[Work instruction]
Please repeat the entries below exactly as written, leaving out any images.

[Data to process]
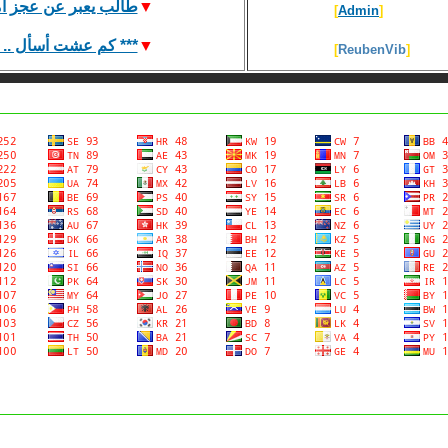
▼
طالب يعبر عن عجز ام
]
Admin
[
▼
*** ﻛﻢ ﻋﺸﺖ ﺃﺳﺄﻝ .. ﺃ.
]
ReubenVib
[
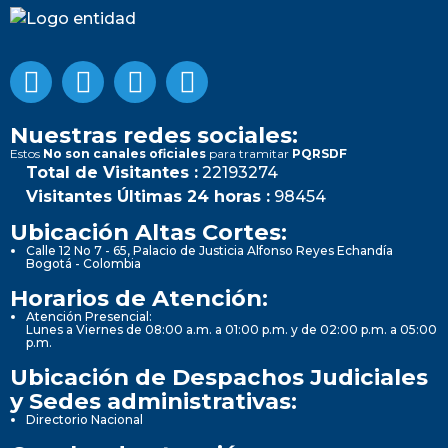
Nuestras redes sociales:
Estos
No son canales oficiales
para tramitar
PQRSDF
Total de Visitantes :
22193274
Visitantes Últimas 24 horas :
98454
Ubicación Altas Cortes:
Calle 12 No 7 - 65, Palacio de Justicia Alfonso Reyes Echandía
Bogotá - Colombia
Horarios de Atención:
Atención Presencial:
Lunes a Viernes de 08:00 a.m. a 01:00 p.m. y de 02:00 p.m. a 05:00
p.m.
Ubicación de Despachos Judiciales
y Sedes administrativas:
Directorio Nacional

[Problem solution]
▼
طالب يعبر عن عجز ام
]
Admin
[
▼
*** ﻛﻢ ﻋﺸﺖ ﺃﺳﺄﻝ .. ﺃ.
]
ReubenVib
[
Nuestras redes sociales:
Estos
No son canales oficiales
para tramitar
PQRSDF
Total de Visitantes :
22193274
Visitantes Últimas 24 horas :
98454
Ubicación Altas Cortes:
Calle 12 No 7 - 65, Palacio de Justicia Alfonso Reyes Echandía
Bogotá - Colombia
Horarios de Atención:
Atención Presencial:
Lunes a Viernes de 08:00 a.m. a 01:00 p.m. y de 02:00 p.m. a 05:00
p.m.
Ubicación de Despachos Judiciales
y Sedes administrativas:
Directorio Nacional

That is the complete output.